Um povo sem memória é um povo sem futuro. A frase é emblemática neste filme de Patricio Guzmán, que cria um paralelismo óbvio entre o extermínio dos ameríndios da Terra do Fogo e o assassinato dos militantes de esquerda pela ditadura de Pinochet. E, se em «Nostalgia da Luz», os veículos da memória eram os astros espreitados pelos telescópios, as pedras com inscrições dos pastores rupestres de há mil anos, ou o subsolo onde se ocultaram os ossos dos desaparecidos, em «Botão de Nácar» é a água a servir de guardiã desses dois passados distintos, mas tão semelhantes quanto à crueldade dos homicidas.
Justifica-se, assim, que, se o filme rodado em 2010 tinha imagens lindíssimas dos céus e do deserto de Atacama, o de 2015 impressiona pela beleza dos glaciares patagónios.
Há também o botão, que está inscrito no título do filme e explora-se nele a coincidência de ter havido um por cuja troca, os colonizadores do século XIX puderam levar para a corte inglesa o índio Orundellico, depois crismado de Jimmy Button, que por ali ficou como atração até dele se cansarem e o recambiarem para a procedência, e também um outro, encontrado num carril submerso, aonde estivera preso o cadáver de um prisioneiro político até o corpo se desintegrar e só lá deixar esse modesto resíduo do que tinha sido a sua camisa ou as suas calças.

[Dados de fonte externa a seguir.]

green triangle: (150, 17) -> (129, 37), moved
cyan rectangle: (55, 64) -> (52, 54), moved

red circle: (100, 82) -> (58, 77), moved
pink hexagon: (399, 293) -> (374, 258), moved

Das águas também eram os vários povos fueguianos de que só restam alguns envelhecidos sobreviventes. São eles os derradeiros sacerdotes de línguas em vias de acelerada extinção. Por exemplo no idioma kawesqar, não há palavras, que designem «polícia» ou «Deus». Para que serviriam, questiona a anciã, que nos revela alguns dos vocábulos da língua utilizada durante séculos pelos antepassados.

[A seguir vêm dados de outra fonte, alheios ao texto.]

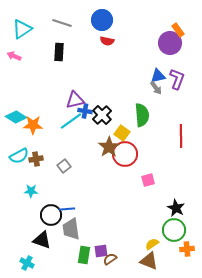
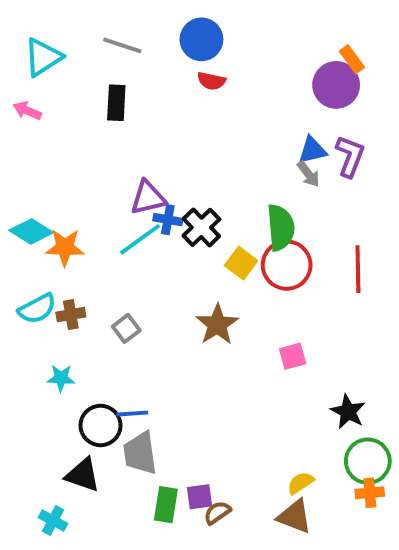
brown star: (109, 147) -> (217, 324), moved
red circle: (125, 154) -> (287, 265), moved
green circle: (174, 230) -> (368, 461), moved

O documentário de Guzmán é rico em informações detalhadas sobre o assassinato a sangue-frio de milhares de habitantes do sul do Chile, que constituíam incómodo a remover por quem pretendia usurpar-lhes as terras para aí criar o gado de que os mercados europeus andavam ávidos. Na periferia mais longínqua dos ambientes civilizados da Europa e da América do Norte, os colonos não mostravam escrúpulos em matar quem, por ser diferente em características fisionómicas, em valores e em religião, consideravam como sub-humanos.

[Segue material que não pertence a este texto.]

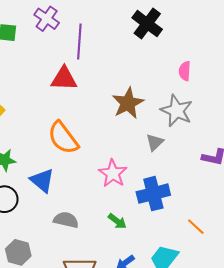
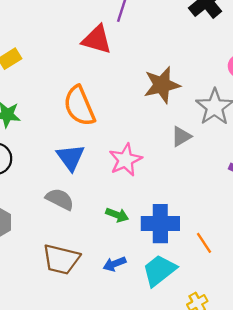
blue triangle: (42, 180) -> (71, 157), moved
blue cross: (153, 194) -> (160, 224), moved
green arrow: (117, 221) -> (117, 215), turned -30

Um século depois, a pretexto de converter o Chile no laboratório de uma experiência neoliberal, que viria depois a ser implementada por todo o Ocidente nas décadas seguintes, sem a vertente antipática dos recursos à tortura e à eliminação física dos adversários políticos, Pinochet foi o déspota, que a História sempre reterá como um hediondo crápula. No entanto, não há relatório do FMI ou da Comissão Europeia, que não exija aquilo que, sem oposição, impôs aos seus oprimidos cidadãos: mais privatizações, flexibilidade da economia, eliminação de direitos laborais, redução do papel do Estado.
Nas troikas ou nos comissários europeus residem muitos dos preconceitos ideológicos, que se traduziram em sangue derramado e corpos desaparecidos no Chile pós-Allende.